Director: Steven Spielberg (E.T., Jaws)
Producers: Kathleen Kennedy (Jurassic Park, Star Wars: The Force Awakens), Frank Marshall (Poltergeist, Raiders of the Lost Ark) and Gerald R. Molen (Schindler’s List)
Screenplay Writers: Jim V. Hart (Bram Stoker’s Dracula, Muppet Treasure Island) and Malia Scotch Marmo (Polar Express)
Story Writers: Jim V. Hart and Nick Castle (Escape from New York, The Last Star Fighter)

Hook’s Cast:
Robin Williams as Peter Banning / Peter Pan
Dustin Hoffman as Captain James Hook
Julia Roberts as Tinker Bell
Bob Hoskins as Mr. Smee
Charlie Korsmo (Dick Tracy) as Jack Banning
Amber Scott as Maggie Banning
Maggie Smith (She was 57 at the time) as Wendy Darling
Gwyneth Paltrow as teenage Wendy Darling, at 19 years old
Caroline Goodall as Moira Banning
Dante Basco as Rufio

Hook (1991) VHS Movie Review

Hook Back of the Box Description
A high-flying adventure from the magic of Steven Spielberg, Hook stars Robin Williams as a grown-up Peter Pan and Dustin Hoffman as the infamous Captain Hook.

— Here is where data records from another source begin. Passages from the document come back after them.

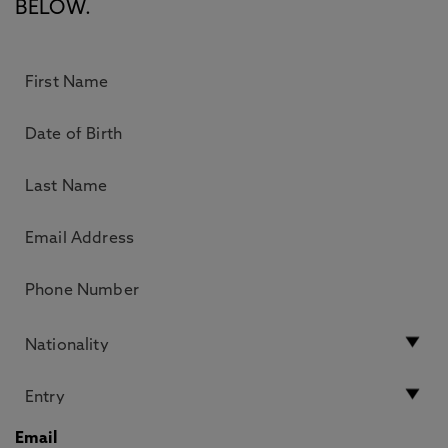
BELOW.
Email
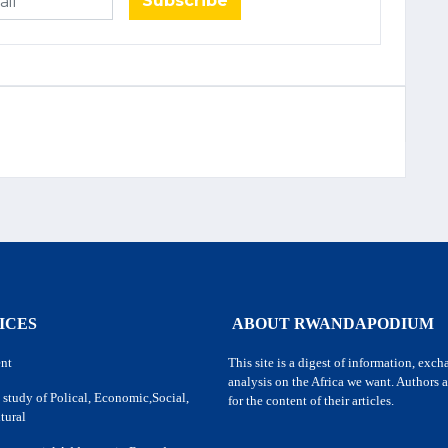
Subscribe
ICES
ABOUT RWANDAPODIUM
nt
This site is a digest of information, exc
analysis on the Africa we want. Authors a
 study of Polical, Economic,Social,
for the content of their articles.
tural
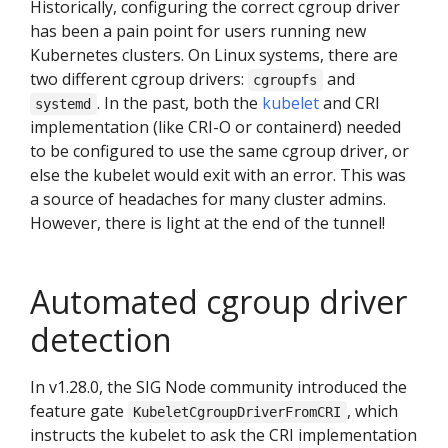
Historically, configuring the correct cgroup driver
has been a pain point for users running new
Kubernetes clusters. On Linux systems, there are
two different cgroup drivers:
and
cgroupfs
. In the past, both the
kubelet
and CRI
systemd
implementation (like CRI-O or containerd) needed
to be configured to use the same cgroup driver, or
else the kubelet would exit with an error. This was
a source of headaches for many cluster admins.
However, there is light at the end of the tunnel!
Automated cgroup driver
detection
In v1.28.0, the SIG Node community introduced the
feature gate
, which
KubeletCgroupDriverFromCRI
instructs the kubelet to ask the CRI implementation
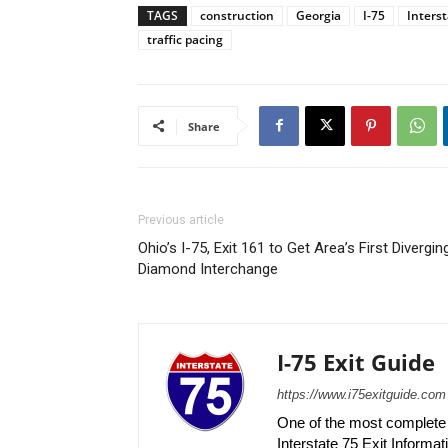
TAGS
construction
Georgia
I-75
Interst
traffic pacing
Share
Previous article
Ohio’s I-75, Exit 161 to Get Area’s First Divergin
Diamond Interchange
I-75 Exit Guide
https://www.i75exitguide.com
One of the most complete r
Interstate 75 Exit Informati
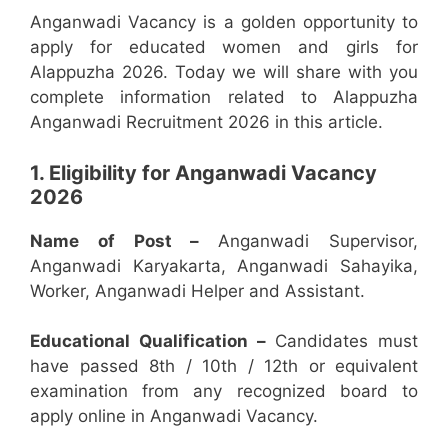
Anganwadi Vacancy is a golden opportunity to
apply for educated women and girls for
Alappuzha 2026. Today we will share with you
complete information related to Alappuzha
Anganwadi Recruitment 2026 in this article.
1. Eligibility for Anganwadi Vacancy
2026
Name of Post –
Anganwadi Supervisor,
Anganwadi Karyakarta, Anganwadi Sahayika,
Worker, Anganwadi Helper and Assistant.
Educational Qualification –
Candidates must
have passed 8th / 10th / 12th or equivalent
examination from any recognized board to
apply online in Anganwadi Vacancy.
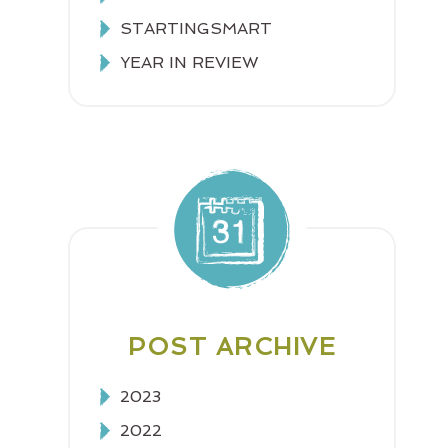
STARTINGSMART
YEAR IN REVIEW
POST ARCHIVE
2023
2022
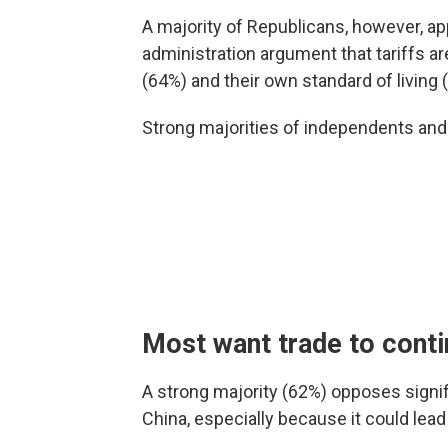
A majority of Republicans, however, ap
administration argument that tariffs a
(64%) and their own standard of living 
Strong majorities of independents an
Most want trade to cont
A strong majority (62%) opposes signif
China, especially because it could lea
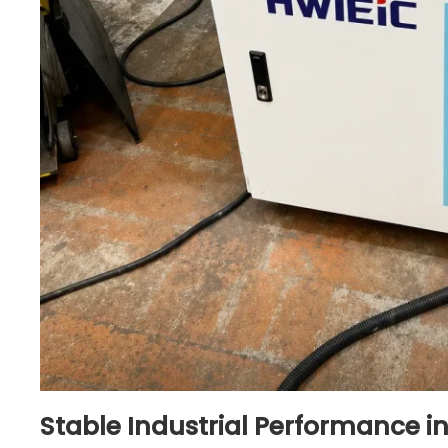
Stable Industrial Performance i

Joining the fun is Julia Roberts as Tinkerbell, Bob Hoskins as the pirate Smee, and Maggie Smith as Granny Wendy Darling, who must convince the middle-aged lawyer Peter Banning that he was once the legendary Peter Pan. And so the adventure begins anew, with Peter off to Neverland to save his two children from Captain Hook. Along the way, he rediscovers the power of imagination, of friendship, and of magic. A classic tale updated for children of all ages, Hook, nominated for 5 1991 Academy Awards including best visual effects is “a 10. A film that will entertain generations, generations from now.” Gary Franklin, KABC-TV

Back of the Box Quotes
“Get ready for adventure. Steven Spielberg has scored another triumph.”
—Gen Shalit, The Today Show

Hook Trivia
-Spielberg had a personal connection to Peter and Jack’s troubled relationship because it echoed his own life.
-Spielberg considered directing it as a musical with Michael Jackson in the lead. Jackson wasn’t interested in the adult version of Peter Pan forgetting his past.
-This movie almost went into production in 1985 with Paramount Pictures.
-Malia Scotch Marmo rewrote Captain Hook’s dialogue, and Carrie Fisher went uncredited writing Tinker Bell’s dialogue.
-The original budget was set at $48 million but ballooned to $70-80 million after the movie ran 40 days over schedule.
-Spielberg’s on-set relationship with Julia Roberts was troubled, and he later revealed in an interview with 60 Minutes, “It was an unfortunate time for us to work together.” In a 1999 Vanity Fair interview, Roberts said that Spielberg’s comments “really hurt my feelings.” She “couldn’t believe this person that I knew and trusted was actually hesitating to come to my defense . . . it was the first time that I felt I had a turncoat in my midst.”
Hook had Action Figures and here’s the commercial.
Hook also came out as a SNES Game and here’s the long play of the game.
-The film was nominated for five categories at the 64th Academy Awards. This included Best Production Design (Norman Garwood, Garrett Lewis) (lost to Bugsy), Best Costume Design (lost to Bugsy), Best Visual Effects (lost to Terminator 2: Judgment Day), Best Makeup (lost to Terminator 2: Judgment Day) and Best Original Song (“When You’re Alone”, lost to Beauty and the Beast).
-Hoffman was nominated for the Golden Globe Award for Best Actor – Motion Picture Musical or Comedy (lost to Williams for The Fisher King).
-John Williams was given a Grammy Award nomination for Best Score Soundtrack for Visual Media.
-Julia Roberts received a Golden Raspberry Award nomination for Worst Supporting Actress (lost to Sean Young as the dead twin in A Kiss Before Dying).
-In a 2013 interview on Kermode & Mayo’s Film Review Show said this about Hook: “I wanna see Hook again because I so don’t like that movie, and I’m hoping someday I’ll see it again and perhaps like some of it.”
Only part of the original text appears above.